## TASK DIRECTIONS
Apart from the pictures, the listing is to be returned exactly.

## DATA UNDER STUDY
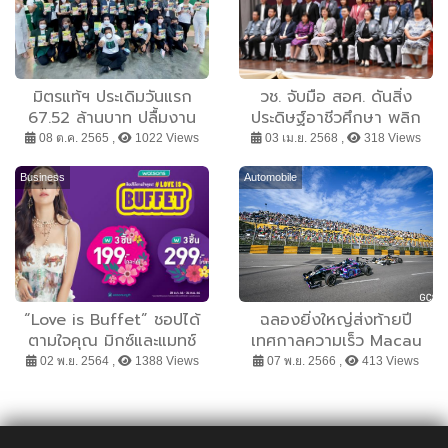
มิตรแท้ฯ ประเดิมวันแรก
วช. จับมือ สอศ. ดันสิ่ง
67.52 ล้านบาท ปลื้มงาน
ประดิษฐ์อาชีวศึกษา พลิก
Thailand Insurtech Fair
โฉมการศึกษาไทย ด้วย
08 ต.ค. 2565 ,
1022 Views
03 เม.ย. 2568 ,
318 Views
2022
กิจกรรม TVET Smart
Idea2Innovation
Business
Automobile
“Love is Buffet” ชอปได้
ฉลองยิ่งใหญ่ส่งท้ายปี
ตามใจคุณ มิกซ์และแมทช์
เทศกาลความเร็ว Macau
สินค้าที่ใช่ 3 ชิ้น ในราคาเริ่ม
Grand Prix ครั้งที่ 70 จัด
02 พ.ย. 2564 ,
1388 Views
07 พ.ย. 2566 ,
413 Views
ต้นเพียง 199 บาท
เต็มกิจกรรม ย้ำคอน
เซ็ปต์‘การท่องเที่ยวเชิงกีฬา’
เริ่ม 11-19 พ.ย.นี้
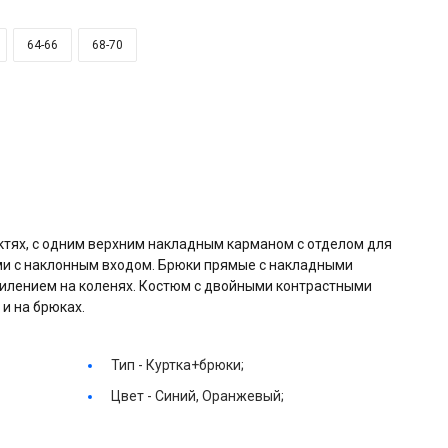
64-66
68-70
октях, с одним верхним накладным карманом с отделом для
и с наклонным входом. Брюки прямые с накладными
усилением на коленях. Костюм с двойными контрастными
 и на брюках.
Тип -
Куртка+брюки;
Цвет -
Синий, Оранжевый;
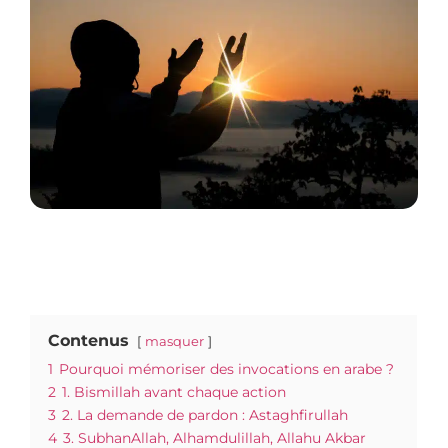
Contenus
masquer
1
Pourquoi mémoriser des invocations en arabe ?
2
1. Bismillah avant chaque action
3
2. La demande de pardon : Astaghfirullah
4
3. SubhanAllah, Alhamdulillah, Allahu Akbar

## RESPONSE TO THIS TASK
มิตรแท้ฯ ประเดิมวันแรก
วช. จับมือ สอศ. ดันสิ่ง
67.52 ล้านบาท ปลื้มงาน
ประดิษฐ์อาชีวศึกษา พลิก
Thailand Insurtech Fair
โฉมการศึกษาไทย ด้วย
08 ต.ค. 2565 ,
1022 Views
03 เม.ย. 2568 ,
318 Views
2022
กิจกรรม TVET Smart
Idea2Innovation
Business
Automobile
“Love is Buffet” ชอปได้
ฉลองยิ่งใหญ่ส่งท้ายปี
ตามใจคุณ มิกซ์และแมทช์
เทศกาลความเร็ว Macau
สินค้าที่ใช่ 3 ชิ้น ในราคาเริ่ม
Grand Prix ครั้งที่ 70 จัด
02 พ.ย. 2564 ,
1388 Views
07 พ.ย. 2566 ,
413 Views
ต้นเพียง 199 บาท
เต็มกิจกรรม ย้ำคอน
เซ็ปต์‘การท่องเที่ยวเชิงกีฬา’
เริ่ม 11-19 พ.ย.นี้
64-66
68-70
октях, с одним верхним накладным карманом с отделом для
и с наклонным входом. Брюки прямые с накладными
усилением на коленях. Костюм с двойными контрастными
 и на брюках.
Тип -
Куртка+брюки;
Цвет -
Синий, Оранжевый;
Contenus
masquer
1
Pourquoi mémoriser des invocations en arabe ?
2
1. Bismillah avant chaque action
3
2. La demande de pardon : Astaghfirullah
4
3. SubhanAllah, Alhamdulillah, Allahu Akbar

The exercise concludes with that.